Este desacreditado oficio que ejerzo desde hace 47 años, el periodismo, es de los más recientes géneros de la literatura pese a que Lucas, médico y compañero de Pablo, es considerado un precursor bíblico de dar noticias, por su libro de los Hechos de los Apóstoles.

El periodismo, mal llamado profesión, es uno de los pilares de las sociedades democráticas con imperio de la ley y debido proceso. Sabemos que consiste en conseguir, verificar y difundir informaciones que afecten o interesen al público e interpretarlas mediante análisis u opiniones, a través de medios escritos, auditivos, visuales o plataformas digitales.

Ningún ciudadano puede cumplir cabalmente sus obligaciones cívicas ni tomar decisiones informadas cuando la prensa incumple sus deberes o se corrompe.

Este reciente género que se nutre de realidades –digo casi nuevo porque el poema sumerio de la épica de Gilgamesh data de unos tres mil años antes de Cristo— ha sido extrañamente una prolija cantera de escritores de ficciones, sean cuentos o novelas o guiones para teatro o cine.
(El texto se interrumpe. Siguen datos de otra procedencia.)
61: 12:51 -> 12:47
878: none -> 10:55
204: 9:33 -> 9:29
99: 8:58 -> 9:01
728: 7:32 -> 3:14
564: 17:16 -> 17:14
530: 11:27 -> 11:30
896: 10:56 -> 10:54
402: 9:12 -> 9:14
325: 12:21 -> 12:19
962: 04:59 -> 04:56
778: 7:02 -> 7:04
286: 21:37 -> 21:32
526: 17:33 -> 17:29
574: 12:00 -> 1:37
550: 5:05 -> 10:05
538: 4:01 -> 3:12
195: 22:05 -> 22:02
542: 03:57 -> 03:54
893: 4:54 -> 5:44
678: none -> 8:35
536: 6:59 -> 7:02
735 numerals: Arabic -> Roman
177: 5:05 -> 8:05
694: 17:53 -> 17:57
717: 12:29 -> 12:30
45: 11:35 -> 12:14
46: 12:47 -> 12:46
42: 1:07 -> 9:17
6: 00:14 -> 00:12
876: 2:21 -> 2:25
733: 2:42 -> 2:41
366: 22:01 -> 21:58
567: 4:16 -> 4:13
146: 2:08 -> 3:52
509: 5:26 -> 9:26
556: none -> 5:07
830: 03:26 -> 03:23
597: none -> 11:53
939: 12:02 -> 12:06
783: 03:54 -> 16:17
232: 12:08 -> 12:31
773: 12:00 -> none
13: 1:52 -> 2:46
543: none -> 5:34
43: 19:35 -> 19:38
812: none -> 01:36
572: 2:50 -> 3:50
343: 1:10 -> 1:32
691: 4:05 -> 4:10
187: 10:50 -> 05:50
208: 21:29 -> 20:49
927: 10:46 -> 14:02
Pero a lo que quería referirme desde el principio antes de deambular por la castigada Tierra Santa y Babilonia, es que tomé como un insulto involuntario que una señora me calificara como comunicador. ¡Hostias! Lo difícil que es honrar la tradición periodística para bajar de peldaño tan penosamente. Mi bella golden retriever Peppa también comunica muy bien.

No sé, pero esta historia de contar hechos u opinar ha cambiado tanto que mejor que me digan comunicador y no artista urbano.